Code Llama

Data Science

Meta’s Llama 2 offered state-of-the-art performance for an “open-source”* LLM… except on tasks involving code. Now Code Llama is here and it magnificently fills that gap by outperforming all other open-source LLMs on coding benchmarks.

Key Takeaways

Code Llama can revolutionize how we code, making workflows faster and more efficient for data scientists and other folks who write software. And, like Llama 2, Code Llama is free for both research and commercial use.

Capabilities

Code Llama is trained on 500 billion tokens of code and related data. With its “infilling code training,” it excels at filling gaps in code. For instance, if you provide a prompt like “generate a neural network in PyTorch for object detection,” Code Llama will produce the necessary code.

Languages

Code Llama supports a wide range of programming languages, including Python, C++, Java, Javascript, and Bash.

Model Sizes

Code Llama comes in three sizes: 7B, 13B, and 34B parameters.

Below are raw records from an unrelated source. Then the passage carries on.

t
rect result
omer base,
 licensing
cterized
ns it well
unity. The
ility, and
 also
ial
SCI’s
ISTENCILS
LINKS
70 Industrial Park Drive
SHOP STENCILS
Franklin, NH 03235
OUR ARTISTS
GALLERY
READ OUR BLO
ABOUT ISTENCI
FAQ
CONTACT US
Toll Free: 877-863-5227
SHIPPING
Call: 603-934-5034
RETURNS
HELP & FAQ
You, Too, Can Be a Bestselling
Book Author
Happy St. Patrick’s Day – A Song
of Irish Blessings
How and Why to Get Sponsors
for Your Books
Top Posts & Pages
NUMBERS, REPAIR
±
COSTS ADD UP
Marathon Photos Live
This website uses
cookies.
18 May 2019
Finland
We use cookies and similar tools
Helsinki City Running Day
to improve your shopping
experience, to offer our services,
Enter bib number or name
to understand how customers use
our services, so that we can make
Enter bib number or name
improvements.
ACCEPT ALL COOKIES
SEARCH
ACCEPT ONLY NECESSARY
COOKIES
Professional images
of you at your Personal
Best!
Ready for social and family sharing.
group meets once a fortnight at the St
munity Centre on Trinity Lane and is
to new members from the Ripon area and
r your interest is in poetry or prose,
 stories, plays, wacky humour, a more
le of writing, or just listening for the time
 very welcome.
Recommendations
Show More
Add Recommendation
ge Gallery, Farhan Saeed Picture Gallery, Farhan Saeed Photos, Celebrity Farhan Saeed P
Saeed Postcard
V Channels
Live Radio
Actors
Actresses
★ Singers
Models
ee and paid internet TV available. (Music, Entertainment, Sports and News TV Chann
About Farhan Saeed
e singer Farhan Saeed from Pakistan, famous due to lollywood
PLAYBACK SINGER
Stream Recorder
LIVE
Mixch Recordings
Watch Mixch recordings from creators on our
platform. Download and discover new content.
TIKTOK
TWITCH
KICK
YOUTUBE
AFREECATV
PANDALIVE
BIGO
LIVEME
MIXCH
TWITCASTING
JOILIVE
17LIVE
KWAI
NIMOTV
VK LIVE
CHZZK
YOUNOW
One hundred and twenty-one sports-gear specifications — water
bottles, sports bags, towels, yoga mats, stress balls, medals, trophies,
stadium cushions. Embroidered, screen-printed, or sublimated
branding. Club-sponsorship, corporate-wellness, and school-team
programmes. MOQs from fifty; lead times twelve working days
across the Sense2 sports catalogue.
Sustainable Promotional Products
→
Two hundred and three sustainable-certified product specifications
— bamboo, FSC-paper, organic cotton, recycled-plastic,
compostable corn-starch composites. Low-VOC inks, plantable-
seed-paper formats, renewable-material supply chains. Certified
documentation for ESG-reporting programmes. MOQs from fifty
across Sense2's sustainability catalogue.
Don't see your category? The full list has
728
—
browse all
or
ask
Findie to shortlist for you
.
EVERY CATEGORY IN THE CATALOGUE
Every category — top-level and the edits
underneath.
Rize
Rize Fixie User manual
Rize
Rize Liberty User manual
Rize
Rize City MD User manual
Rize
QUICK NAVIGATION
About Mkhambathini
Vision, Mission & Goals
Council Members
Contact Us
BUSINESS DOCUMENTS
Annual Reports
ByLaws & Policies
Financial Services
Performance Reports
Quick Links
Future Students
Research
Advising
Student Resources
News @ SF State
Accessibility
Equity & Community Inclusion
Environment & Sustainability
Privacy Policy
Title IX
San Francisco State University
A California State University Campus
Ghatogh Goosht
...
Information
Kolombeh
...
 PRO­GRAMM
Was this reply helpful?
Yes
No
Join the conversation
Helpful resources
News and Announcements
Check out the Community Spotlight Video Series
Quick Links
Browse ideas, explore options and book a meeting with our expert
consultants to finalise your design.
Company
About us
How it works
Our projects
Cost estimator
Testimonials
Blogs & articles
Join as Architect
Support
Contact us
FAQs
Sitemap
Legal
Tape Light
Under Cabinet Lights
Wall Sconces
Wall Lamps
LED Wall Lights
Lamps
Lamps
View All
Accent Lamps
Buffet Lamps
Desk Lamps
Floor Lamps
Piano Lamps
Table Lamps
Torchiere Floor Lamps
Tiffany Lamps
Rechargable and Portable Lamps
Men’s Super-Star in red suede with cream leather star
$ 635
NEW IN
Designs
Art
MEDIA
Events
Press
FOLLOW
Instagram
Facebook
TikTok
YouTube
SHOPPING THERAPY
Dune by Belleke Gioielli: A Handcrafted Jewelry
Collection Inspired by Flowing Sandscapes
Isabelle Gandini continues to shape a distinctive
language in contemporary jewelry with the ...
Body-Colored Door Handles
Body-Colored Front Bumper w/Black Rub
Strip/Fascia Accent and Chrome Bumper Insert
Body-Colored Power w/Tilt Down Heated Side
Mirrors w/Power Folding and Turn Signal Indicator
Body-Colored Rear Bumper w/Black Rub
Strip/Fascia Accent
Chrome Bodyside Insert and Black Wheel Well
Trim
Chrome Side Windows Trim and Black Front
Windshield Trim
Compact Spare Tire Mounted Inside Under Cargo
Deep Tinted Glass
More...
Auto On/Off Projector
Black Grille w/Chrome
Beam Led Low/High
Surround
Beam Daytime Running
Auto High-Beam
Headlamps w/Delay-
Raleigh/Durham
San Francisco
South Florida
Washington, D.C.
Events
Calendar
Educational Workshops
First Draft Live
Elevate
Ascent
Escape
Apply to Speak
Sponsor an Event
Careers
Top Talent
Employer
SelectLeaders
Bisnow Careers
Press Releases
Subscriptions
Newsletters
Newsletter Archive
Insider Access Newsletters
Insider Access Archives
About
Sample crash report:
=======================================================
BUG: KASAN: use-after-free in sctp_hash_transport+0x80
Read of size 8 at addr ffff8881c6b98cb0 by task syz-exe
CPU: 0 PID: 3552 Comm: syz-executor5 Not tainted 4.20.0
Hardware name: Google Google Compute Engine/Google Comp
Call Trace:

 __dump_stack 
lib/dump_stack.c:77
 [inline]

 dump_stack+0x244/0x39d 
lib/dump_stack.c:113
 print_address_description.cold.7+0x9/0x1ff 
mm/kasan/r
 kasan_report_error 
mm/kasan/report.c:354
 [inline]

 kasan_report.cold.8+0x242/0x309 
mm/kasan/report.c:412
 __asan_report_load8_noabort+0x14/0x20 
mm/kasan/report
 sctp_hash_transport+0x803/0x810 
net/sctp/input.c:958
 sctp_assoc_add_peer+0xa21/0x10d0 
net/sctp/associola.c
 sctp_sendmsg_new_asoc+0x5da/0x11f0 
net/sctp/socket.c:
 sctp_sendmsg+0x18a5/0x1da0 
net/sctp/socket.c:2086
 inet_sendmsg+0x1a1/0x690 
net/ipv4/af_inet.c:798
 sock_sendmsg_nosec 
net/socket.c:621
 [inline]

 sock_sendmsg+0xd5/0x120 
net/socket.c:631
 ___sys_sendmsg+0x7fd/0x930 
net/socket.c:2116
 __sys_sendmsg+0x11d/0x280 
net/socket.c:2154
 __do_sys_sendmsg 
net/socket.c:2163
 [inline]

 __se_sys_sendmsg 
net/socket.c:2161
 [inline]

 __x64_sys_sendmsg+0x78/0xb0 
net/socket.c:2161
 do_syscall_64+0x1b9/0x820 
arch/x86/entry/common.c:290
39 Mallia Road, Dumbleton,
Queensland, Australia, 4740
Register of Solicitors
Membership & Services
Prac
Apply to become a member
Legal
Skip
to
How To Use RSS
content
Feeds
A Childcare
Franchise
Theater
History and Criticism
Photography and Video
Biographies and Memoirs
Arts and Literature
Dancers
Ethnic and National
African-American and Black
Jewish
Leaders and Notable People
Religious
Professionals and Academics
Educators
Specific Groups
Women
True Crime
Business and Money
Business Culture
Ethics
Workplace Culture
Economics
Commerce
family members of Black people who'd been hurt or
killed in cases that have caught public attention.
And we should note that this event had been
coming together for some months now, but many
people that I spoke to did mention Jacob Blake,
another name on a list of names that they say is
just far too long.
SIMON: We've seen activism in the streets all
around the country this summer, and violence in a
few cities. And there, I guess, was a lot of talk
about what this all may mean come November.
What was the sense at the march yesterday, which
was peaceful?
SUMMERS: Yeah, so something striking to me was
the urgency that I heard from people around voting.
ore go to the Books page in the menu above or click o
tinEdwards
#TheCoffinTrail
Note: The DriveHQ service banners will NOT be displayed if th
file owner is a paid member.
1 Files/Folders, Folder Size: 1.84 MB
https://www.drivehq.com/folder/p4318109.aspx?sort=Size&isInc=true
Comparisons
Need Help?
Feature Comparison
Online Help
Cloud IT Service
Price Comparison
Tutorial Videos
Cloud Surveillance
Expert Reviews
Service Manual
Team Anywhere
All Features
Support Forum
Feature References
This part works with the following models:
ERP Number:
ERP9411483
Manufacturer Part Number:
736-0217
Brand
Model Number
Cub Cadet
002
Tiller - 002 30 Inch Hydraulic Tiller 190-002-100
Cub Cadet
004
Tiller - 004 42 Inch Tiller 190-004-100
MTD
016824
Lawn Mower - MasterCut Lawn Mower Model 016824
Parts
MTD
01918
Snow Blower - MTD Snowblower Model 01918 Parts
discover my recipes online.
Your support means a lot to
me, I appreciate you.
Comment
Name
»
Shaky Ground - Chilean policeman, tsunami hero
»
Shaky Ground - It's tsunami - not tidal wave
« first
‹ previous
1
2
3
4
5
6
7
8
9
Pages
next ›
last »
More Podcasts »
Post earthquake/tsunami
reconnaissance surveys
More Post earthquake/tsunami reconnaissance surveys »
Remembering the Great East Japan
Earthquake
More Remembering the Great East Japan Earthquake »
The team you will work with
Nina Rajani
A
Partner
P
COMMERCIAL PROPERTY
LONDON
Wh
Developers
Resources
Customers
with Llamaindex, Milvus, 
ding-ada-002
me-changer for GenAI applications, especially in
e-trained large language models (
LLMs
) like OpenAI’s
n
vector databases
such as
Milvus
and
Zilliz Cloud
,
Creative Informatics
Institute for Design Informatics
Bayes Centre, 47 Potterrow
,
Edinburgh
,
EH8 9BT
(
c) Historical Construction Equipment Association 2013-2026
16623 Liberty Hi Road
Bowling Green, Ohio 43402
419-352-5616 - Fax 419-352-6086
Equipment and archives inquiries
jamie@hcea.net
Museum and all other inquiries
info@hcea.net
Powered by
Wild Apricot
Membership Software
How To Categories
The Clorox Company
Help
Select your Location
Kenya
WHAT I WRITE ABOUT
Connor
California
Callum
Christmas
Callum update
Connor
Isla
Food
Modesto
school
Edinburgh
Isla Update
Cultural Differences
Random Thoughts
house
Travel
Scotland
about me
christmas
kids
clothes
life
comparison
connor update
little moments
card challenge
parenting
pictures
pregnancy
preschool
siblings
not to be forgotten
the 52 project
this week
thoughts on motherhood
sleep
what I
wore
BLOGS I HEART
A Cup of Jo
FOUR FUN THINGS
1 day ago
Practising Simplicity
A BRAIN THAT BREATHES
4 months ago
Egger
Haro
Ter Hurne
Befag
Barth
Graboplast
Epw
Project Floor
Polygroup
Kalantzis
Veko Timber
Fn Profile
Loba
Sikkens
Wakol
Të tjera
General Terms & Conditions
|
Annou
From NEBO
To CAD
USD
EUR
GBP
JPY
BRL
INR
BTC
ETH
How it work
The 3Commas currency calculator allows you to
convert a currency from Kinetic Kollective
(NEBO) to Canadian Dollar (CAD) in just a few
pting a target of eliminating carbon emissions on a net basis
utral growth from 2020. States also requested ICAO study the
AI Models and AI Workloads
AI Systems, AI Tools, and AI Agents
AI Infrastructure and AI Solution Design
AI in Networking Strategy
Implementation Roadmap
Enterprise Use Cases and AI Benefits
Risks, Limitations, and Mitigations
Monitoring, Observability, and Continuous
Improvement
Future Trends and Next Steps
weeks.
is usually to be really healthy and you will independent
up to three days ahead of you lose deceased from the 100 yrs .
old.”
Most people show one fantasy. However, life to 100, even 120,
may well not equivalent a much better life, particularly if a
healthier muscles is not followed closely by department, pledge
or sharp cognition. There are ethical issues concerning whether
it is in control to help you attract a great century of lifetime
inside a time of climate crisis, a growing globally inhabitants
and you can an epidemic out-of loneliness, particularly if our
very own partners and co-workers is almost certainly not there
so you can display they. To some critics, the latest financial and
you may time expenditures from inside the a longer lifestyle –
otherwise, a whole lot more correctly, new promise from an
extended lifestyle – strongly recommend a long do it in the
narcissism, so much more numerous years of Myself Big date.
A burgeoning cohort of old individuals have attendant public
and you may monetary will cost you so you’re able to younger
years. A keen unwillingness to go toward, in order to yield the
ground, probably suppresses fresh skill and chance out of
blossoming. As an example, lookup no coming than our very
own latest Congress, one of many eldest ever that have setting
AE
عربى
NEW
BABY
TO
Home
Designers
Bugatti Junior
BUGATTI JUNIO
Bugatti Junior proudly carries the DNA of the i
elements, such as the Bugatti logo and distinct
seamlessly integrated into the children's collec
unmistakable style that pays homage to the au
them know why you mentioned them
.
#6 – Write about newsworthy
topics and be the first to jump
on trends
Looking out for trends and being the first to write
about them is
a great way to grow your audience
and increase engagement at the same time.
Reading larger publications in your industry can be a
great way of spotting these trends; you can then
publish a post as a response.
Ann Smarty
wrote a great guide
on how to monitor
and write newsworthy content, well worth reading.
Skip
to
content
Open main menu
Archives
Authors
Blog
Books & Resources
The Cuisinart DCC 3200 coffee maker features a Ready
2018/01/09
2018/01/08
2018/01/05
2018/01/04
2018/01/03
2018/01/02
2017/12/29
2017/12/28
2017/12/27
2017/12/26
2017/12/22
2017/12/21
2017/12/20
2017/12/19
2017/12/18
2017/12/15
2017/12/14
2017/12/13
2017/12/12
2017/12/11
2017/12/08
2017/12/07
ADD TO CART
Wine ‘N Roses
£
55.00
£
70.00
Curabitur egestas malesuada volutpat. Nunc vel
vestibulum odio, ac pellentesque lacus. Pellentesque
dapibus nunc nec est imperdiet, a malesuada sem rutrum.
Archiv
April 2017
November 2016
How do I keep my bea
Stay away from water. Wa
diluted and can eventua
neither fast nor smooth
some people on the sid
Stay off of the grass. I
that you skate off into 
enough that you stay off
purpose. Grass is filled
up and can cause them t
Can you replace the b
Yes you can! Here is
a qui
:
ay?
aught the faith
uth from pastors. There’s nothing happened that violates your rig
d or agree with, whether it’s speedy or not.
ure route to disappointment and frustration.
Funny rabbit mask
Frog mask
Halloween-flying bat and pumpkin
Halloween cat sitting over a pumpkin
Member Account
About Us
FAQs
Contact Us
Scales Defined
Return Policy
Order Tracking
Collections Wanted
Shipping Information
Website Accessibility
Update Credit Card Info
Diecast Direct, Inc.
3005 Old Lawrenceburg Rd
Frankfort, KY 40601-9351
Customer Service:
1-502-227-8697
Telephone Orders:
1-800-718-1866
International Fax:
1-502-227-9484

The largest model (34B) offers the most robust coding support, whereas the smaller models are suitable for real-time applications and can run on a single GPU.

Specialized Versions

At each of the three model sizes, Code Llama also comes in specialized versions:
• “Code Llama — Python” is trained on an extra 100 billion Python tokens.
• “Code Llama — Instruct” is fine-tuned on natural-language instructions.

Which Model is For You?

The size of the model should be chosen based on your specific needs balancing performance, cost, and inference time. Specialized versions should be chosen based on use-cases, e.g.:
• “Code Llama — Python” is ideal for Python projects like most data science.
• “Code Llama — Instruct” is recommended for natural-language applications.

Performance

On benchmarks Meta tested themselves (grain of salt!):
• Even the smallest (7B) Code Llama model outperforms the 70B Llama 2 on most coding tasks.
• The 34B model outperforms all open-source LLMs and is comparable to GPT-3.5, but falls short of GPT-4.

Why Use It?

• Code Llama can be used to build tools similar to GitHub Copilot without sharing proprietary code with third parties.
• Fine-tuning Code Llama for specific use-cases is also possible, and it can be quite cheap thanks to techniques like PEFT LoRA.

*Llama 2 (and indeed Code Llama) isn’t fully/truly “open-source” because Meta didn’t release the data or code used to train the model, but they did make model weights publicly available (to anyone with <700m AMUs) so the term “open-source” distinguishes from proprietary models.